For hands and fingers
“All kinds of craft activities from knitting and crochet to jigsaw puzzles, card games and Lego can help improve mobility. Holding arms flat and rotating the wrists to turn the palm up and down is also beneficial.”
For knees
“Before you get out of bed in the morning, sit up against your pillows with your legs out flat in front of you, then bring one heel up towards your bottom, then straighten your leg as much as you can and flex your foot. You need to do this with both legs, even if only one knee is affected.”
For hips
“Build on the exercise above by putting your hands around your knee when you bring your heel up towards your bottom and gently move it round in circles, first in one direction and then the other.”
For ankles
“When you’re lying in bed or sitting in a chair, try to draw a circle with your foot, making the circle as big as you can. Remember to do this both clockwise and anticlockwise.”
For feet
“When sitting in a chair, roll a tennis ball around underneath your bare feet. Really work on curling your toes over the ball to move it around, then spread them out wide. This is a great way to improve mobility in the feet.”
Could other lifestyle changes help with my arthritis?
A healthy lifestyle can help to manage arthritis symptoms, so it’s important to pay attention to your diet and make sure you’re getting enough sleep. Research indicates that the Mediterranean diet, made up of fish, fresh fruit and vegetables, nuts, legumes, olive oil and avocados can have anti-inflammatory benefits, which reduces osteoarthritis pain.

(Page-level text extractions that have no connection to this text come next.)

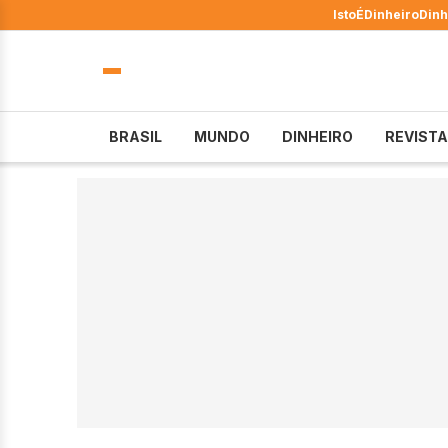
IstoÉ
Dinheiro
Dinh
BRASIL
MUNDO
DINHEIRO
REVISTA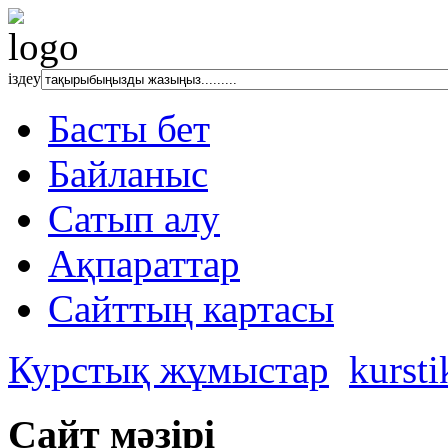
іздеу
Басты бет
Байланыс
Сатып алу
Ақпараттар
Сайттың картасы
Курстық жұмыстар
kurst
Сайт мәзірі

“If you need to lose weight, avoid crash diets and choose a Mediterranean diet paying attention to portion size,” says David Vaux. “If you need to build strength, increase your protein intake as you need sufficient protein and healthy fats to build muscle.”
Finally, practise good sleep hygiene by keeping devices out of the bedroom, cutting back on caffeine and establishing a bedtime routine. “If you’re not rested and recovered you’re not going to respond to exercise,” explains David Vaux. “When you identify the lifestyle habits that work for your body, and stick to them with consistency, over time the benefits will accumulate and you will develop more strength, more stability, and profound improvements in pain sensitivity.”
What are the other types of arthritis?
Psoriatic arthritis
As well as joint stiffness and inflammation, this can cause a red, scaly rash called psoriasis. It’s more common in people who already have psoriasis, but it’s possible to have psoriatic arthritis with no skin symptoms.
Ankylosing spondylitis
An inflammatory condition that causes pain and swelling, mainly around the joints of the spine.
Gout
A painful type of inflammatory arthritis that causes sudden and severe joint pain, typically in the big toe. It’s caused by a buildup of uric acid in the body, which forms into crystals that are deposited inside the joint. It’s more common in men, and in post-menopausal women.
Cervical spondylitis
Also known as degenerative osteoarthritis, this causes pain and stiffness in the joints and bones in the neck.
Septic arthritis
This is a serious joint infection which occurs when bacteria get into a joint. It can happen as a complication of joint surgery.
Reactive arthritis
This causes joint pain and swelling which appears after an infection, usually food poisoning or a sexually-transmitted infection.
Secondary arthritis
This type of arthritis occurs after a previous joint injury.
Polymyalgia rheumatica
This is an age-related condition which is rare in people under the age of 50. It causes pain and inflammation in the muscles around the shoulders, neck and hips.